To the Rebels' credit, they did something about it in the off-season; they got rid of the riff-raff in the playing ranks, and said goodbye to numerous under-performing managerial and coaching staff members.
Their best move was bringing in Tony McGahan as head coach. After a successful career in Europe, McGahan, during his time as Robbie Deans' assistant at the Wallabies, adopted a real hands-on role with the Test players. It was clear during his Wallabies days that he didn't stand for too much nonsense. He is following the same line at the Rebels. The players have quickly discovered their focus had to change, and no corners will be cut. It showed in the team's first game of the season, when they enjoyed a feisty victory over the Cheetahs.
The transformation was obvious.
At last the Rebels had a purpose, a game plan, and they performed like an ensemble. Most pleasing, they now know how to tackle. Their defence no longer revolves around cardboard cutouts.
The other smart move at the Rebels?
Giving Scott Higginbotham the responsibility of running the on-field show. He is a consummate leader. He has authority. He has a presence. And he leads from the front.
As encouraging is the fact the Rebels are being smart in the marketing area. It is hard to get any recognition in an AFL-obsessed city, but their advertisements in recent weeks, having cheeky digs at Buddy Franklin, have worked. The campaign upset some. It got a reaction. It got their name back in the Melbourne media. More of it.
The Waratahs don't have to worry about recognition in their city's press; for decades, they have had an obsessive love-hate relationship with each other. But the publicity, which has so often revolved around how the Waratahs have constantly wasted their vast resources through inept leadership, is bound to improve this season if their coach, Michael Cheika, continues to get his way.

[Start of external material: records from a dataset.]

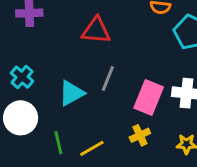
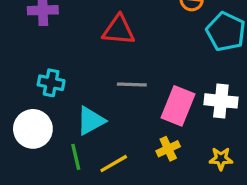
cyan cross: (22, 77) -> (51, 83), moved, turned -30
gray line: (108, 79) -> (132, 84), turned 70
cyan triangle: (71, 93) -> (91, 121), moved

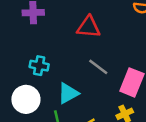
gray line: (132, 84) -> (98, 67), turned 35

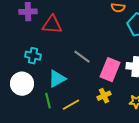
red triangle: (89, 27) -> (52, 25), moved

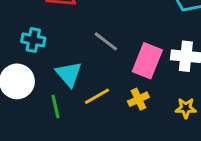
cyan triangle: (57, 79) -> (69, 74), turned -42
yellow line: (71, 105) -> (97, 96), moved

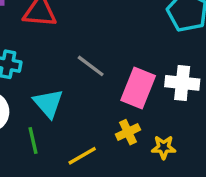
yellow line: (97, 96) -> (82, 156), moved
yellow star: (186, 108) -> (164, 147), moved

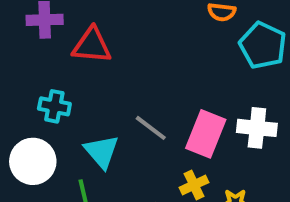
gray line: (91, 66) -> (151, 128), moved

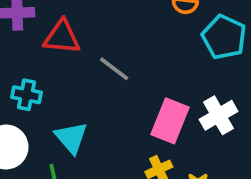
gray line: (151, 128) -> (114, 69), moved
white cross: (257, 128) -> (218, 115), turned -36

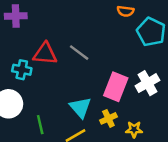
red triangle: (62, 37) -> (45, 54), moved
cyan triangle: (71, 138) -> (80, 107), moved

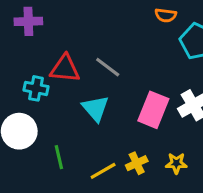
cyan triangle: (80, 107) -> (95, 108), moved
yellow cross: (108, 118) -> (137, 163), moved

For too long, the Waratahs resembled a cushy private men's club. Standards were slack, and several head coaches appeared too scared to take on senior players who had too much of a say in how the team was run. Not surprisingly, in recent seasons their match preparation slackened right off - especially with some of the older players questioning the logic of over-exerting at training. So the Waratahs earned a reputation as one of the more unfit teams in the competition, often falling away in the final minutes of games.
Cheika has done something about that. He has basically flogged them during the off-season. They are now fit, and firing at end of matches, as shown in their first two wins against Western Force and Queensland Reds.
Cheika is also right in their face, and many people tune into the Waratahs' televised matches just to watch the pre-match antics of Cheika. Saturday night was a classic. He was gesticulating, almost slapping some players a la Roy Masters, and even waved around a mysterious "Poker Face" sign. The players then charged out and had the game won by half-time.
Rugby is poker, and so far the Rebels and Waratahs are producing the winning cards.